• _What is being asked_:
List all lines of the data that include the string "vyzve".

• _Raw data_:
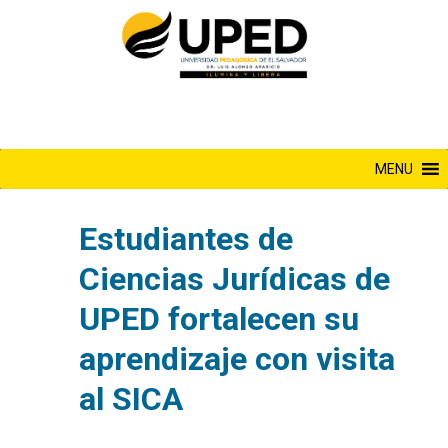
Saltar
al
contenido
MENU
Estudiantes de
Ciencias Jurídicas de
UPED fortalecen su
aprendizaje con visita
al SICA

...

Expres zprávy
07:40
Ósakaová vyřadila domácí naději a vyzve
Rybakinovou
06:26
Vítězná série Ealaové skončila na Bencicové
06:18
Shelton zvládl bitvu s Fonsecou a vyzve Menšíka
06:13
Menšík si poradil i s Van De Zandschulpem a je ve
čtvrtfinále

• _Task response_:
Ósakaová vyřadila domácí naději a vyzve
Shelton zvládl bitvu s Fonsecou a vyzve Menšíka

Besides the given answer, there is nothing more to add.